Which lines in the records below contain the word "that"? Copy each one.

(Items listed in a dataset)
- - -
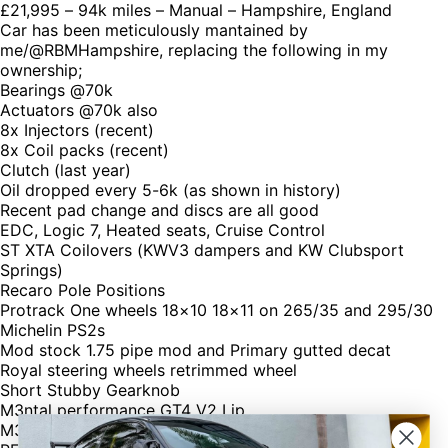
£21,995 – 94k miles – Manual – Hampshire, England
Car has been meticulously mantained by
me/@RBMHampshire, replacing the following in my
ownership;
Bearings @70k
Actuators @70k also
8x Injectors (recent)
8x Coil packs (recent)
Clutch (last year)
Oil dropped every 5-6k (as shown in history)
Recent pad change and discs are all good
EDC, Logic 7, Heated seats, Cruise Control
ST XTA Coilovers (KWV3 dampers and KW Clubsport
Springs)
Recaro Pole Positions
Protrack One wheels 18×10 18×11 on 265/35 and 295/30
Michelin PS2s
Mod stock 1.75 pipe mod and Primary gutted decat
Royal steering wheels retrimmed wheel
Short Stubby Gearknob
M3ntal performance GT4 V2 Lip
M3ntal performance rear carbon boot lip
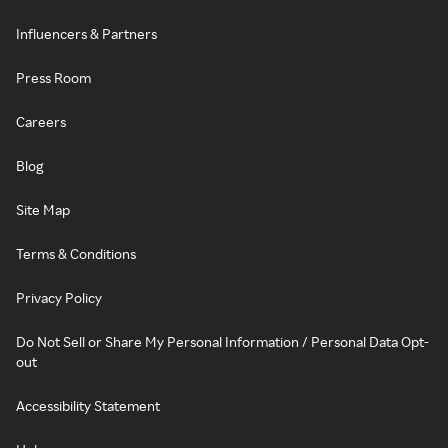
Influencers & Partners
Press Room
Careers
Blog
Site Map
Terms & Conditions
Privacy Policy
Do Not Sell or Share My Personal Information / Personal Data Opt-
out
Accessibility Statement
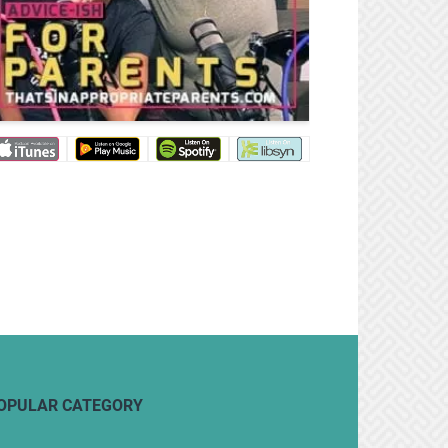
OPULAR CATEGORY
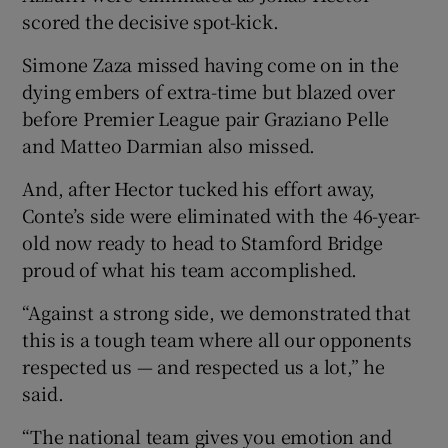
scored the decisive spot-kick.
Simone Zaza missed having come on in the
dying embers of extra-time but blazed over
before Premier League pair Graziano Pelle
 window
and Matteo Darmian also missed.
Show Sponsored sub sections
And, after Hector tucked his effort away,
Conte’s side were eliminated with the 46-year-
old now ready to head to Stamford Bridge
proud of what his team accomplished.
“Against a strong side, we demonstrated that
this is a tough team where all our opponents
respected us — and respected us a lot,” he
said.
“The national team gives you emotion and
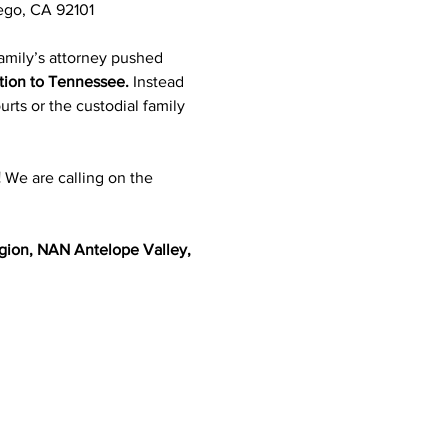
iego, CA 92101
amily’s attorney pushed 
ition to Tennessee.
 Instead 
urts or the custodial family 
!
 We are calling on the 
gion, NAN Antelope Valley, 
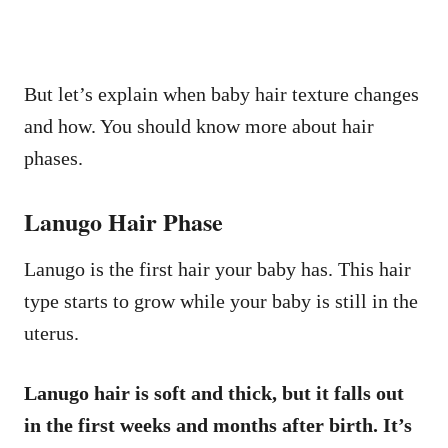
But let’s explain when baby hair texture changes
and how. You should know more about hair
phases.
Lanugo Hair Phase
Lanugo is the first hair your baby has. This hair
type starts to grow while your baby is still in the
uterus.
Lanugo hair is soft and thick, but it falls out
in the first weeks and months after birth. It’s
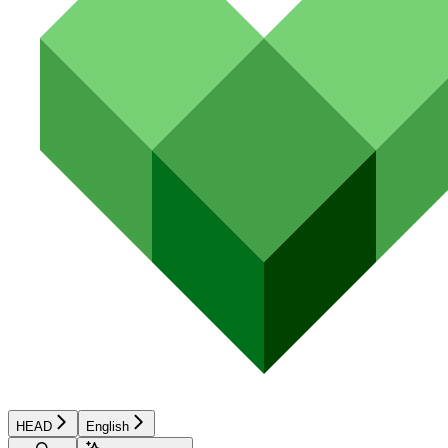
HEAD
English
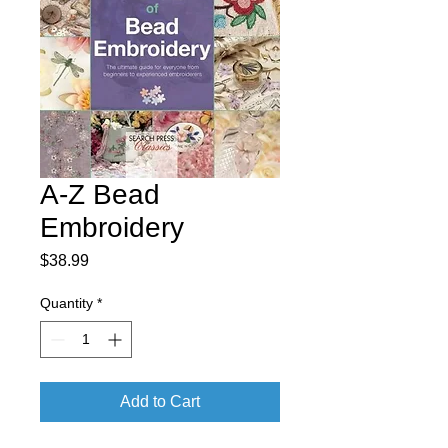
A-Z Bead
Embroidery
Price
$38.99
Quantity
*
Add to Cart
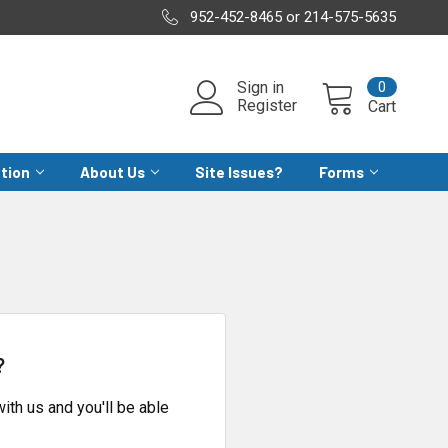
952-452-8465 or 214-575-5635
0
Sign in
Register
Cart
ation
About Us
Site Issues?
Forms
?
ith us and you'll be able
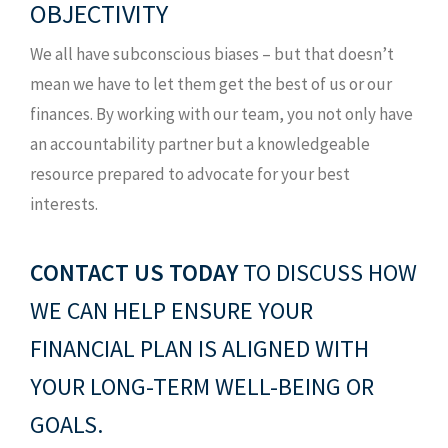
OBJECTIVITY
We all have subconscious biases – but that doesn’t
mean we have to let them get the best of us or our
finances. By working with our team, you not only have
an accountability partner but a knowledgeable
resource prepared to advocate for your best
interests.
CONTACT US TODAY
TO DISCUSS HOW
WE CAN HELP ENSURE YOUR
FINANCIAL PLAN IS ALIGNED WITH
YOUR LONG-TERM WELL-BEING OR
GOALS.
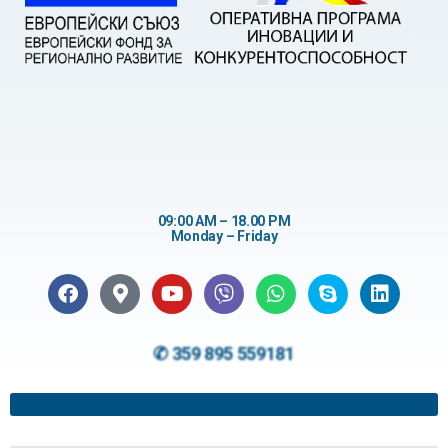
09:00 AM – 18.00 PM
Monday – Friday
✆ 359 895 559181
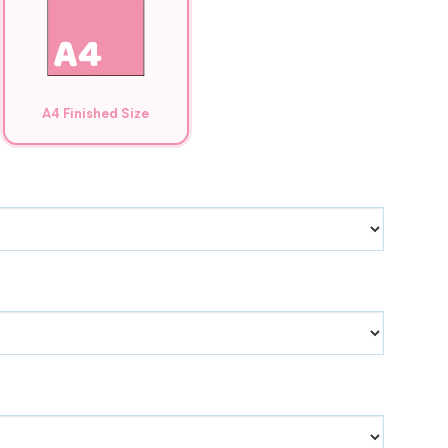
A4 Finished Size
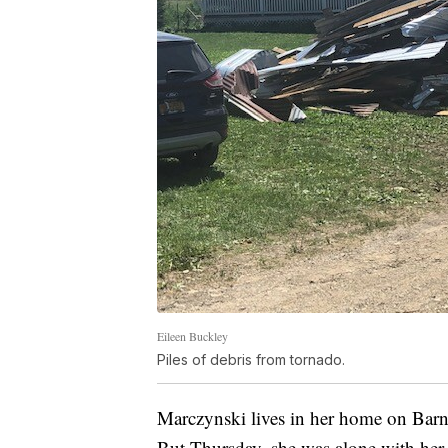
Eileen Buckley
Piles of debris from tornado.
Marczynski lives in her home on Barn
But Thursday, she was alone with her 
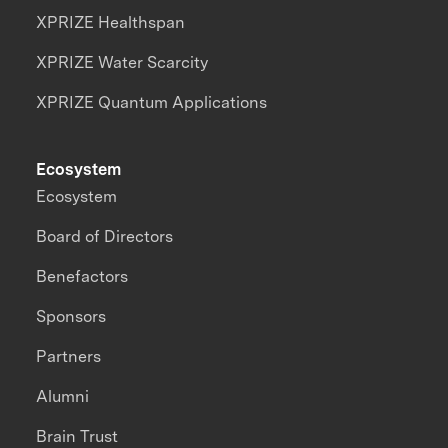
XPRIZE Healthspan
XPRIZE Water Scarcity
XPRIZE Quantum Applications
Ecosystem
Ecosystem
Board of Directors
Benefactors
Sponsors
Partners
Alumni
Brain Trust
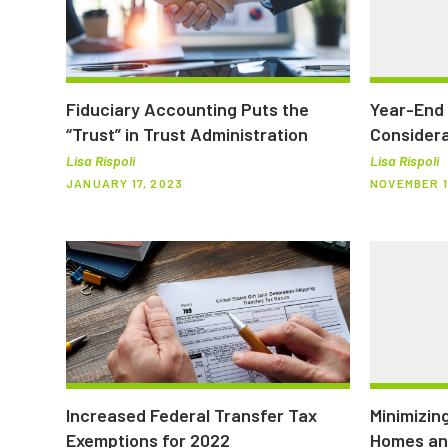
Fiduciary Accounting Puts the
Year-End 
“Trust” in Trust Administration
Considera
Lisa Rispoli
Lisa Rispoli
JANUARY 17, 2023
NOVEMBER 1
Increased Federal Transfer Tax
Minimizin
Exemptions for 2022
Homes an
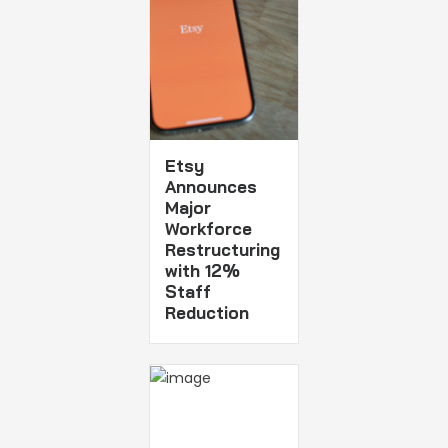
Etsy
Announces
Major
Workforce
Restructuring
with 12%
Staff
Reduction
- - -
# [Task solution]
“Against a strong side, we demonstrated that
We all have subconscious biases – but that doesn’t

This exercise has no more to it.